I shouldn't be thinking about this, not in bright 4K imagining. Not every fantasy I had each time Shira gave me a lap dance. How she arched her back and rolled her hips. How her nipples got hard against the elastic and mesh of whatever she was wearing. How she'd ask if I was having a good time, as if she couldn't feel the clear evidence that I was digging against her ass.
How I wanted nothing more than to kiss her, to pull her close to me, to pretend for a second that things between us were real.
Even now, I clench my eyes shut. Picture how she might feel and sound and smell.
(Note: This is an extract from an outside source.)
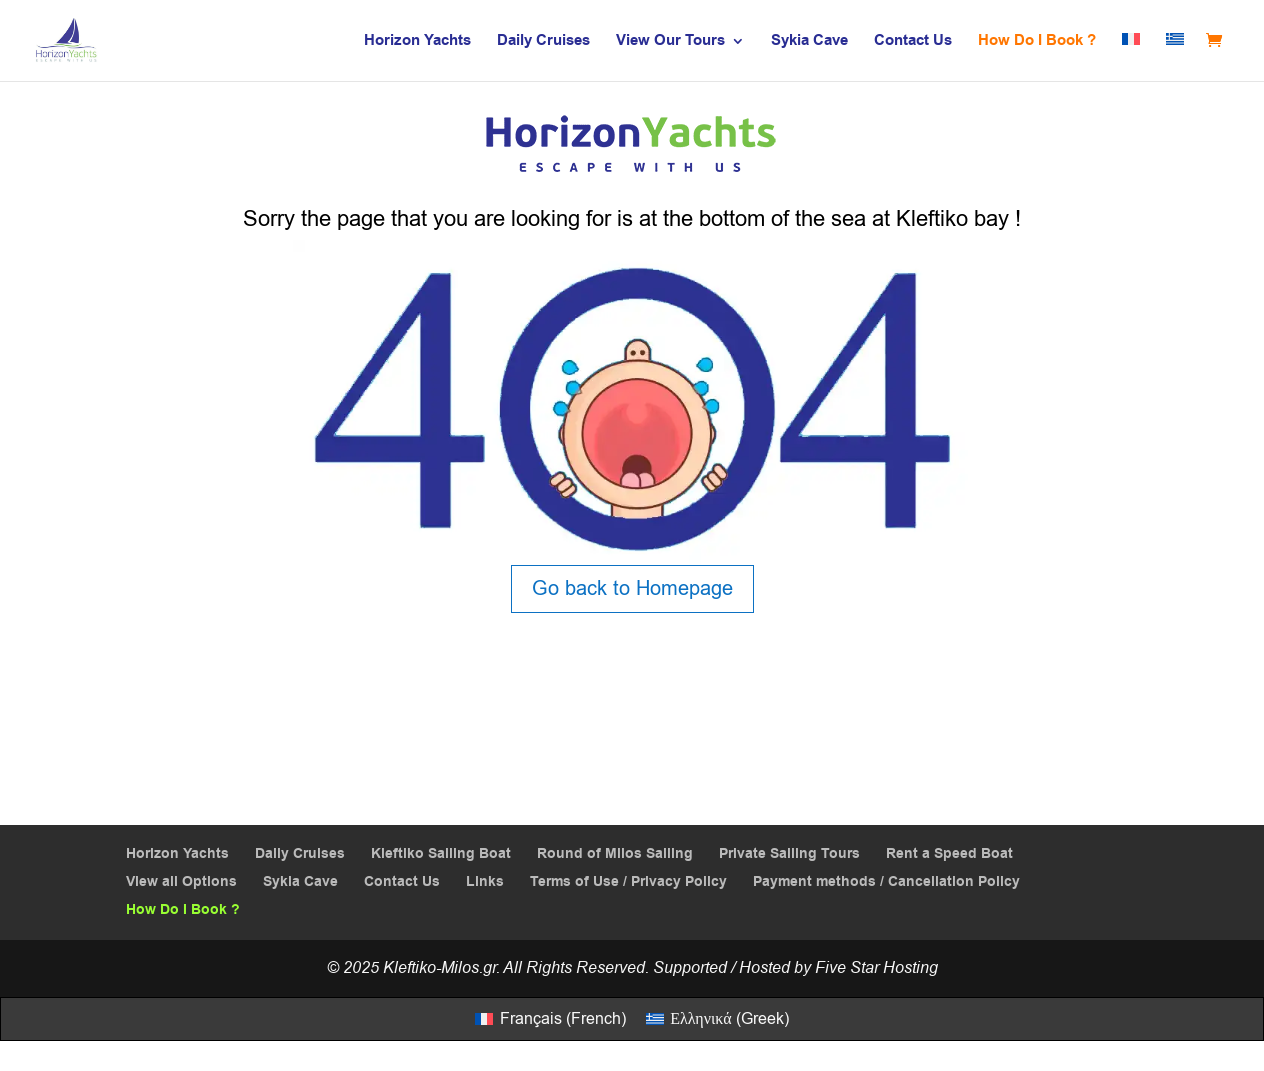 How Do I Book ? (1037, 42)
How she might taste , pouring herself all over my tongue. Or over Forsyth's as I watch them together.
I come, sudden, into the channel of my fist, jerking myself through it. Draining myself out at the thought of her, of us. Of all of us. Something as impossible as reaching through this wall.
I grunt—I must.
Next door, the buzzing clicks off. Now there's only breathing, a series of muffled groans like Shira has her hand pressed against her lips. Followed by the soft exhalation of a word. John . No, that can't be. There's wishful thinking and then there's delusion.
A minute later, she runs the sink, returns back up the hall. From the other bedroom, there's the sound of the door opening. "You okay, sweetheart?" Forsyth, clear as a bell.
"I'm good!" Shira—not the sultry version of her who used to ask if my cock was all for her, but someone embarrassed to be caught.
"You sure?" Forsyth asks as if he doesn't believe her either.
"Just had a bad dream and needed some water," Shira says. "Sorry for waking you."
She receives a mumbled no problem , then a long silence like they both went to sleep.
I should clean myself up too. I settle for a wad of Kleenex, a few scraps of which cling to me after I wipe myself off. Along with the question that I can't stop thinking: If they're so happy together, why is she lying to him?